What to do:
Your answer must be the full set of records, copied exactly, with no pictures in it.

━━━ Material for this exercise

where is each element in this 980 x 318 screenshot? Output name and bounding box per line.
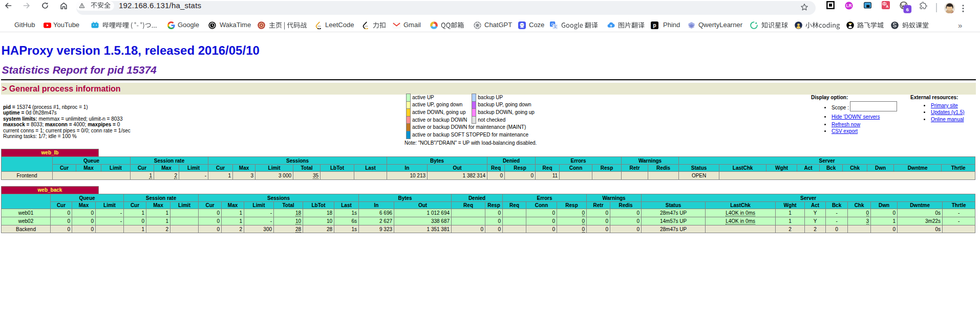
svg-text:p: p: [653, 22, 656, 28]
svg-text:LR: LR: [846, 3, 851, 8]
svg-text:6: 6: [906, 6, 909, 12]
svg-text:A: A: [886, 5, 888, 9]
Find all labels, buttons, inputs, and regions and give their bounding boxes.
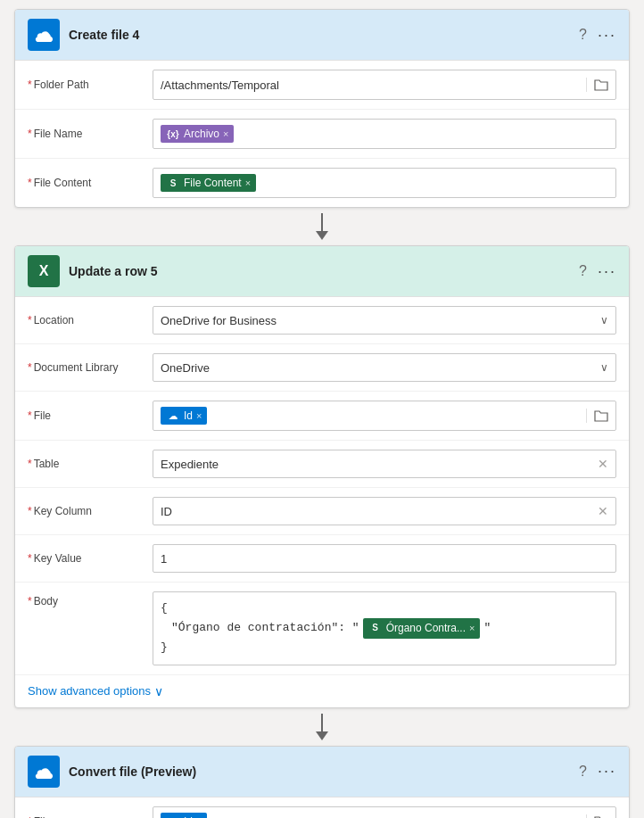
key-value-value: 1 (153, 544, 616, 573)
convert-file-menu-icon[interactable]: ··· (598, 762, 616, 781)
create-file-header: Create file 4 ? ··· (15, 10, 629, 61)
key-value-row: *Key Value 1 (15, 535, 629, 583)
update-row-title: Update a row 5 (69, 264, 570, 278)
file-content-token-icon: S (166, 176, 180, 190)
convert-file-title: Convert file (Preview) (69, 764, 570, 779)
file-content-token: S File Content × (161, 174, 256, 192)
doc-library-dropdown[interactable]: OneDrive ∨ (153, 353, 616, 382)
body-json-open: { (161, 599, 168, 618)
doc-library-chevron-icon: ∨ (600, 361, 608, 374)
convert-file-body: *File ☁ Id × (15, 797, 629, 818)
table-input-text: Expediente (161, 458, 219, 471)
location-label: *Location (28, 314, 153, 326)
update-row-menu-icon[interactable]: ··· (598, 262, 616, 281)
doc-library-value: OneDrive ∨ (153, 353, 616, 382)
update-row-actions: ? ··· (579, 262, 616, 281)
create-file-help-icon[interactable]: ? (579, 27, 587, 43)
folder-path-input[interactable]: /Attachments/Temporal (153, 70, 616, 100)
table-input[interactable]: Expediente ✕ (153, 450, 616, 478)
body-row: *Body { "Órgano de contratación": " S Ór… (15, 583, 629, 675)
folder-path-row: *Folder Path /Attachments/Temporal (15, 61, 629, 110)
location-dropdown-text: OneDrive for Business (161, 314, 277, 327)
body-line-open: { (161, 599, 608, 618)
folder-path-value: /Attachments/Temporal (153, 70, 616, 100)
update-file-row: *File ☁ Id × (15, 392, 629, 441)
key-value-label: *Key Value (28, 552, 153, 565)
create-file-actions: ? ··· (579, 26, 616, 45)
folder-path-text: /Attachments/Temporal (161, 78, 279, 92)
update-row-card: X Update a row 5 ? ··· *Location OneDriv… (14, 245, 630, 708)
file-name-label: *File Name (28, 128, 153, 140)
update-file-input[interactable]: ☁ Id × (153, 401, 616, 431)
location-value: OneDrive for Business ∨ (153, 306, 616, 335)
file-name-row: *File Name {x} Archivo × (15, 110, 629, 159)
update-file-id-close[interactable]: × (196, 410, 202, 421)
convert-file-id-token: ☁ Id × (161, 813, 207, 818)
key-column-label: *Key Column (28, 505, 153, 517)
location-chevron-icon: ∨ (600, 314, 608, 326)
update-file-value: ☁ Id × (153, 401, 616, 431)
body-json-close: } (161, 639, 168, 657)
body-json-after: " (483, 619, 491, 638)
file-name-input[interactable]: {x} Archivo × (153, 119, 616, 149)
body-line-close: } (161, 639, 608, 657)
convert-file-input[interactable]: ☁ Id × (153, 806, 616, 818)
file-content-row: *File Content S File Content × (15, 159, 629, 207)
doc-library-label: *Document Library (28, 361, 153, 374)
update-row-help-icon[interactable]: ? (579, 263, 587, 279)
key-column-clear-icon[interactable]: ✕ (598, 504, 608, 518)
body-input[interactable]: { "Órgano de contratación": " S Órgano C… (153, 591, 616, 665)
location-dropdown[interactable]: OneDrive for Business ∨ (153, 306, 616, 335)
location-row: *Location OneDrive for Business ∨ (15, 297, 629, 344)
update-row-header: X Update a row 5 ? ··· (15, 246, 629, 297)
key-column-input[interactable]: ID ✕ (153, 497, 616, 525)
file-content-token-label: File Content (184, 177, 242, 189)
convert-file-value: ☁ Id × (153, 806, 616, 818)
key-value-input[interactable]: 1 (153, 544, 616, 573)
create-file-icon (28, 19, 60, 51)
file-content-input[interactable]: S File Content × (153, 168, 616, 198)
advanced-options-chevron-icon: ∨ (154, 684, 163, 698)
convert-file-icon (28, 756, 60, 788)
doc-library-row: *Document Library OneDrive ∨ (15, 344, 629, 392)
update-file-folder-icon[interactable] (586, 409, 615, 423)
file-content-token-close[interactable]: × (245, 178, 251, 188)
archivo-token-icon: {x} (166, 127, 180, 141)
key-column-row: *Key Column ID ✕ (15, 488, 629, 535)
advanced-options-link[interactable]: Show advanced options ∨ (15, 675, 629, 707)
table-row: *Table Expediente ✕ (15, 441, 629, 488)
create-file-card: Create file 4 ? ··· *Folder Path /Attach… (14, 9, 630, 208)
page-container: Create file 4 ? ··· *Folder Path /Attach… (0, 0, 644, 818)
create-file-title: Create file 4 (69, 28, 570, 42)
key-column-value: ID ✕ (153, 497, 616, 525)
update-file-id-token: ☁ Id × (161, 407, 207, 425)
table-label: *Table (28, 458, 153, 470)
folder-browse-icon[interactable] (586, 78, 615, 92)
arrow-1 (316, 208, 328, 245)
table-clear-icon[interactable]: ✕ (598, 457, 608, 471)
create-file-body: *Folder Path /Attachments/Temporal (15, 61, 629, 207)
file-content-value: S File Content × (153, 168, 616, 198)
create-file-menu-icon[interactable]: ··· (598, 26, 616, 45)
convert-file-header: Convert file (Preview) ? ··· (15, 747, 629, 797)
organo-token-icon: S (368, 621, 383, 635)
convert-file-help-icon[interactable]: ? (579, 764, 587, 780)
advanced-options-label: Show advanced options (28, 684, 151, 698)
key-value-text: 1 (161, 552, 167, 566)
organo-token-close[interactable]: × (469, 621, 475, 637)
organo-token: S Órgano Contra... × (363, 618, 481, 639)
convert-file-folder-icon[interactable] (586, 814, 615, 818)
table-value: Expediente ✕ (153, 450, 616, 478)
folder-path-label: *Folder Path (28, 78, 153, 91)
update-file-label: *File (28, 409, 153, 422)
update-file-id-icon: ☁ (166, 409, 180, 423)
key-column-input-text: ID (161, 505, 172, 518)
file-content-label: *File Content (28, 177, 153, 189)
body-json-key: "Órgano de contratación": " (171, 619, 359, 638)
arrow-2 (316, 708, 328, 746)
convert-file-actions: ? ··· (579, 762, 616, 781)
archivo-token-label: Archivo (184, 128, 219, 140)
doc-library-dropdown-text: OneDrive (161, 361, 210, 375)
archivo-token-close[interactable]: × (223, 128, 228, 139)
convert-file-row: *File ☁ Id × (15, 797, 629, 818)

━━━━━━

Problem solution:
where is each element in this 980 x 318 screenshot? Output name and bounding box per line.
svg-text:p: p: [653, 22, 656, 28]
svg-text:LR: LR: [846, 3, 851, 8]
svg-text:6: 6: [906, 6, 909, 12]
svg-text:A: A: [886, 5, 888, 9]
Find all labels, buttons, inputs, and regions and give their bounding boxes.
key-value-value: 1 (153, 544, 616, 573)
convert-file-menu-icon[interactable]: ··· (598, 762, 616, 781)
create-file-header: Create file 4 ? ··· (15, 10, 629, 61)
key-value-row: *Key Value 1 (15, 535, 629, 583)
update-row-title: Update a row 5 (69, 264, 570, 278)
file-content-token-icon: S (166, 176, 180, 190)
convert-file-title: Convert file (Preview) (69, 764, 570, 779)
file-content-token: S File Content × (161, 174, 256, 192)
doc-library-dropdown[interactable]: OneDrive ∨ (153, 353, 616, 382)
body-json-open: { (161, 599, 168, 618)
doc-library-chevron-icon: ∨ (600, 361, 608, 374)
convert-file-body: *File ☁ Id × (15, 797, 629, 818)
table-input-text: Expediente (161, 458, 219, 471)
location-label: *Location (28, 314, 153, 326)
update-row-menu-icon[interactable]: ··· (598, 262, 616, 281)
doc-library-value: OneDrive ∨ (153, 353, 616, 382)
update-row-actions: ? ··· (579, 262, 616, 281)
create-file-help-icon[interactable]: ? (579, 27, 587, 43)
folder-path-input[interactable]: /Attachments/Temporal (153, 70, 616, 100)
table-input[interactable]: Expediente ✕ (153, 450, 616, 478)
body-row: *Body { "Órgano de contratación": " S Ór… (15, 583, 629, 675)
folder-path-row: *Folder Path /Attachments/Temporal (15, 61, 629, 110)
location-dropdown-text: OneDrive for Business (161, 314, 277, 327)
body-line-open: { (161, 599, 608, 618)
folder-path-value: /Attachments/Temporal (153, 70, 616, 100)
update-file-row: *File ☁ Id × (15, 392, 629, 441)
key-value-label: *Key Value (28, 552, 153, 565)
create-file-actions: ? ··· (579, 26, 616, 45)
folder-path-text: /Attachments/Temporal (161, 78, 279, 92)
update-row-card: X Update a row 5 ? ··· *Location OneDriv… (14, 245, 630, 708)
file-name-label: *File Name (28, 128, 153, 140)
update-file-input[interactable]: ☁ Id × (153, 401, 616, 431)
location-value: OneDrive for Business ∨ (153, 306, 616, 335)
file-name-row: *File Name {x} Archivo × (15, 110, 629, 159)
update-file-id-close[interactable]: × (196, 410, 202, 421)
convert-file-id-token: ☁ Id × (161, 813, 207, 818)
key-column-label: *Key Column (28, 505, 153, 517)
location-chevron-icon: ∨ (600, 314, 608, 326)
update-file-value: ☁ Id × (153, 401, 616, 431)
body-json-close: } (161, 639, 168, 657)
body-json-after: " (483, 619, 491, 638)
file-name-input[interactable]: {x} Archivo × (153, 119, 616, 149)
body-line-close: } (161, 639, 608, 657)
convert-file-input[interactable]: ☁ Id × (153, 806, 616, 818)
file-content-row: *File Content S File Content × (15, 159, 629, 207)
doc-library-label: *Document Library (28, 361, 153, 374)
update-row-help-icon[interactable]: ? (579, 263, 587, 279)
key-column-clear-icon[interactable]: ✕ (598, 504, 608, 518)
body-input[interactable]: { "Órgano de contratación": " S Órgano C… (153, 591, 616, 665)
location-dropdown[interactable]: OneDrive for Business ∨ (153, 306, 616, 335)
location-row: *Location OneDrive for Business ∨ (15, 297, 629, 344)
update-row-header: X Update a row 5 ? ··· (15, 246, 629, 297)
key-column-input[interactable]: ID ✕ (153, 497, 616, 525)
file-content-token-label: File Content (184, 177, 242, 189)
convert-file-value: ☁ Id × (153, 806, 616, 818)
key-value-input[interactable]: 1 (153, 544, 616, 573)
create-file-icon (28, 19, 60, 51)
file-content-input[interactable]: S File Content × (153, 168, 616, 198)
advanced-options-chevron-icon: ∨ (154, 684, 163, 698)
convert-file-icon (28, 756, 60, 788)
doc-library-row: *Document Library OneDrive ∨ (15, 344, 629, 392)
update-file-folder-icon[interactable] (586, 409, 615, 423)
file-content-token-close[interactable]: × (245, 178, 251, 188)
archivo-token-icon: {x} (166, 127, 180, 141)
key-column-row: *Key Column ID ✕ (15, 488, 629, 535)
advanced-options-link[interactable]: Show advanced options ∨ (15, 675, 629, 707)
table-row: *Table Expediente ✕ (15, 441, 629, 488)
create-file-card: Create file 4 ? ··· *Folder Path /Attach… (14, 9, 630, 208)
page-container: Create file 4 ? ··· *Folder Path /Attach… (0, 0, 644, 818)
create-file-title: Create file 4 (69, 28, 570, 42)
key-column-value: ID ✕ (153, 497, 616, 525)
update-file-id-token: ☁ Id × (161, 407, 207, 425)
table-label: *Table (28, 458, 153, 470)
folder-browse-icon[interactable] (586, 78, 615, 92)
arrow-1 (316, 208, 328, 245)
table-clear-icon[interactable]: ✕ (598, 457, 608, 471)
create-file-body: *Folder Path /Attachments/Temporal (15, 61, 629, 207)
file-content-value: S File Content × (153, 168, 616, 198)
create-file-menu-icon[interactable]: ··· (598, 26, 616, 45)
convert-file-header: Convert file (Preview) ? ··· (15, 747, 629, 797)
organo-token-icon: S (368, 621, 383, 635)
convert-file-help-icon[interactable]: ? (579, 764, 587, 780)
advanced-options-label: Show advanced options (28, 684, 151, 698)
key-value-text: 1 (161, 552, 167, 566)
organo-token-close[interactable]: × (469, 621, 475, 637)
organo-token: S Órgano Contra... × (363, 618, 481, 639)
convert-file-folder-icon[interactable] (586, 814, 615, 818)
table-value: Expediente ✕ (153, 450, 616, 478)
folder-path-label: *Folder Path (28, 78, 153, 91)
update-file-label: *File (28, 409, 153, 422)
update-file-id-icon: ☁ (166, 409, 180, 423)
key-column-input-text: ID (161, 505, 172, 518)
file-content-label: *File Content (28, 177, 153, 189)
body-json-key: "Órgano de contratación": " (171, 619, 359, 638)
arrow-2 (316, 708, 328, 746)
convert-file-actions: ? ··· (579, 762, 616, 781)
archivo-token-label: Archivo (184, 128, 219, 140)
doc-library-dropdown-text: OneDrive (161, 361, 210, 375)
archivo-token-close[interactable]: × (223, 128, 228, 139)
convert-file-row: *File ☁ Id × (15, 797, 629, 818)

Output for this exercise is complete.